Twining, James - 'The Geneva Deception'
THE GENEVA DECEPTION is a cleverly written, fast-paced book by James Twining and one of a series featuring Tom Kirk - a reformed art thief. The idea for the story is based on a real-life raid on a bonded warehouse in Geneva that revealed millions of pounds worth of stolen artifacts. Interestingly, all of the places, art and artists in the book are also real and accurately described, including a painting that was stolen more than 40 years ago, and is still unaccounted for, that forms the central focus of the story. This only adds to the tension and realism in the plot.
The story is set mostly in Italy, with brief forays into the USA and Switzerland as well. It starts in Rome, with the discovery of two rather gruesome murders in quick succession - and then a third one shortly after that. There seems to be a link between the murders and pretty soon Lieutenant Allegra Damico is up to her neck in the case. She finds out far too much and someone in charge, who wants to stop the truth from being exposed, pins another murder on her in order to flush her out and stop her.

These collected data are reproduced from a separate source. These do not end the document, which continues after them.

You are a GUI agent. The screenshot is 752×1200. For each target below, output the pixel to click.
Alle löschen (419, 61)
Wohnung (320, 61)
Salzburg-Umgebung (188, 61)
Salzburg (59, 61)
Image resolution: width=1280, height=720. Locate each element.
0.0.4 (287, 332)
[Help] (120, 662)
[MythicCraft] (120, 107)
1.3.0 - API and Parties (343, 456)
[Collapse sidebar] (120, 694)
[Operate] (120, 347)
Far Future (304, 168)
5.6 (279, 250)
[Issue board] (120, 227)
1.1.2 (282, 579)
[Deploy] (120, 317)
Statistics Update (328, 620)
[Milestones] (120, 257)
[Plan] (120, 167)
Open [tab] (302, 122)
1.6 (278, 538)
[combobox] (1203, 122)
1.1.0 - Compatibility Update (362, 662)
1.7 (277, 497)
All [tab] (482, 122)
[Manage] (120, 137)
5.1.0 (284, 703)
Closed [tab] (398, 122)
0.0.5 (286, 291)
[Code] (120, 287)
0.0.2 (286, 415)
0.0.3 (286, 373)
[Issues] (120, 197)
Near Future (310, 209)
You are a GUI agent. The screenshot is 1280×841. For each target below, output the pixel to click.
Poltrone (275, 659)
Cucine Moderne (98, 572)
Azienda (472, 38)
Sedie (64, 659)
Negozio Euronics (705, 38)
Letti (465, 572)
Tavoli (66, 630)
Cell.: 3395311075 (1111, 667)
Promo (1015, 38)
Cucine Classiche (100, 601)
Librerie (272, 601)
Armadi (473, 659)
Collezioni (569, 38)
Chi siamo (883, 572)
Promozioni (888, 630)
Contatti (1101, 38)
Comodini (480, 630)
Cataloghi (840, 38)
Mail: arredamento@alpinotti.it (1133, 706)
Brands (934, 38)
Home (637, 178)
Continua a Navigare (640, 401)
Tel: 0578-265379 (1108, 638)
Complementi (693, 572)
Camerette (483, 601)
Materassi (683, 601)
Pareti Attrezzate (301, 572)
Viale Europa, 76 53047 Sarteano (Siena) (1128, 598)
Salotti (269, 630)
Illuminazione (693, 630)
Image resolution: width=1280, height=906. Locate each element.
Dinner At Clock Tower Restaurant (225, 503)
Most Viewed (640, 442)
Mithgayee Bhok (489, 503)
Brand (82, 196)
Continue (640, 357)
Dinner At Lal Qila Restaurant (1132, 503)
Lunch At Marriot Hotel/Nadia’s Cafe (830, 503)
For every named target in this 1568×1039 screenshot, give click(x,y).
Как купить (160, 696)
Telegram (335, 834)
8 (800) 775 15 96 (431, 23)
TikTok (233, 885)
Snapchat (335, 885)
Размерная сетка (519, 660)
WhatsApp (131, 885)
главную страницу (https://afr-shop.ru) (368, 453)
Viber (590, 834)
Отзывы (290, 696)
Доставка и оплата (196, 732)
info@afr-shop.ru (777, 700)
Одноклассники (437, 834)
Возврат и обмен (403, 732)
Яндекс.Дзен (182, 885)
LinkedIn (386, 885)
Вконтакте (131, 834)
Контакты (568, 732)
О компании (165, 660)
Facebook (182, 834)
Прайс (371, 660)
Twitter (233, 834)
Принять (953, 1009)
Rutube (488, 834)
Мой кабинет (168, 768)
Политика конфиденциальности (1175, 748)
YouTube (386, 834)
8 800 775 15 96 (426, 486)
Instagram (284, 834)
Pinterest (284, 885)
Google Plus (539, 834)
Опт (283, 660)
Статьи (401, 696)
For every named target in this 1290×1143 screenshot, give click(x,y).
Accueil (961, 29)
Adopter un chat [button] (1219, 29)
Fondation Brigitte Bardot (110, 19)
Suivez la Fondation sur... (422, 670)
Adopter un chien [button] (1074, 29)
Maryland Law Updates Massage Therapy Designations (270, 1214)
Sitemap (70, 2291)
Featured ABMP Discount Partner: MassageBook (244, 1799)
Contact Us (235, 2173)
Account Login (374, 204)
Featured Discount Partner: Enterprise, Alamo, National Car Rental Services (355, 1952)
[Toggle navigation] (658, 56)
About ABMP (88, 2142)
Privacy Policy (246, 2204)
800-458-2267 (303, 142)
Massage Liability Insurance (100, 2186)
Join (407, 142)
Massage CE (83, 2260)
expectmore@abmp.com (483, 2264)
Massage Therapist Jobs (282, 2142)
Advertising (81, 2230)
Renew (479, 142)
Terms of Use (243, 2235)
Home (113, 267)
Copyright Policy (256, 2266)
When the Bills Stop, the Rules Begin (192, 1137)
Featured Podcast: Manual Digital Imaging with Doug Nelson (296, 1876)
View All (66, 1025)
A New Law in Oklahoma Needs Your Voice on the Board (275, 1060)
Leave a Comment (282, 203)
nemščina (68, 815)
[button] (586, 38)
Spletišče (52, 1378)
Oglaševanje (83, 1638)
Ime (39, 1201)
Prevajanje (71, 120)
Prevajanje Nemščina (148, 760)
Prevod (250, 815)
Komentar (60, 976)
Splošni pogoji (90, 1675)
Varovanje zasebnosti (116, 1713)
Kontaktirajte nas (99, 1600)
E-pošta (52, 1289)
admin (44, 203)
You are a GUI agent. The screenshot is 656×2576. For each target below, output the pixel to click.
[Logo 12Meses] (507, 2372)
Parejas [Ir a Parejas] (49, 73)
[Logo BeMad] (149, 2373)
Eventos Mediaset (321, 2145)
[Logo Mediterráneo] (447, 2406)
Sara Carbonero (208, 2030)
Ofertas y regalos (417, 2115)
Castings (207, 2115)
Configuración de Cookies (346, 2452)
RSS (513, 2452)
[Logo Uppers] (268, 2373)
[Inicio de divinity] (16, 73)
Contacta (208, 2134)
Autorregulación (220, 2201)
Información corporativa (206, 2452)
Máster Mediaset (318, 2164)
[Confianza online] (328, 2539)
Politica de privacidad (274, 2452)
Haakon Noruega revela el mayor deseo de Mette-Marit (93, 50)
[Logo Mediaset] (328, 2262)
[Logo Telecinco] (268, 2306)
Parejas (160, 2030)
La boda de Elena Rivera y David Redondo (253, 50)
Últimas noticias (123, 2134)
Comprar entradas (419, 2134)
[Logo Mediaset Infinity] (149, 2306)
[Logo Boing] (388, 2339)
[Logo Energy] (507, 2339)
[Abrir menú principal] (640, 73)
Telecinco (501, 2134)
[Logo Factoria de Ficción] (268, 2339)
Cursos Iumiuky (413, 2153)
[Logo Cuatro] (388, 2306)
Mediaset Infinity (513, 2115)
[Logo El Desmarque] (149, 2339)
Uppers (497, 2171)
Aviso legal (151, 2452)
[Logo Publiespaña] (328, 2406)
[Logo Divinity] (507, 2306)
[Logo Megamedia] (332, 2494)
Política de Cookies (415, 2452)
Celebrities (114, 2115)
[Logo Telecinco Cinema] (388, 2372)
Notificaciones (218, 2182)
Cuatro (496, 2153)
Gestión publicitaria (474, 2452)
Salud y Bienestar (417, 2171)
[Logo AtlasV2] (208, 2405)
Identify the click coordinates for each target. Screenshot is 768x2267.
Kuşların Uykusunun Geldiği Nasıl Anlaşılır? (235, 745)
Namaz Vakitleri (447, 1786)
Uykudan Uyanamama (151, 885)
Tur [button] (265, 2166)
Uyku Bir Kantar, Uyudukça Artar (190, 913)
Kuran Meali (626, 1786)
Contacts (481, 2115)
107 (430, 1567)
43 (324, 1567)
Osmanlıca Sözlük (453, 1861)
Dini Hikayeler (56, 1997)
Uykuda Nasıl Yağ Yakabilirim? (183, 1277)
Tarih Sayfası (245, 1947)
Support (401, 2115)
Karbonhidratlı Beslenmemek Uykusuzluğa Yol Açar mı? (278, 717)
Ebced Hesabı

Meanwhile, Tom Kirk is in the USA for his grandfather’s funeral. He is persuaded to help an old FBI friend with the recovery of a stolen painting and grudgingly obliges, only to be in the frame for murder himself when his friend gets shot by a sniper. Kirk escapes from the clutches of the FBI and flees to Italy to get to the bottom of things.
Kirk and Allegra bump into each other in the house of a suspect that is common to both of their cases. It doesn’t take them long to determine that their cases are linked far more closely than this, so they join forces and work together: uncovering a whole world of smuggling, theft, fraud and deception in the process.
All in all, this was a most enjoyable read and an ideal book to curl up on the sofa with now that the nights are drawing in. I finished this book in three days and am feeling rather flat now that it is over. Some parts of the plot were quite straightforward, while others required some thought to fit together correctly. It was impossible to guess the ending, and its rather clever twist leaves you with more questions than answers - just how I like it!
I am very tempted to start from the beginning with this series about Tom Kirk and get to know him a little better. James Twining could well be added to my favourites for this year.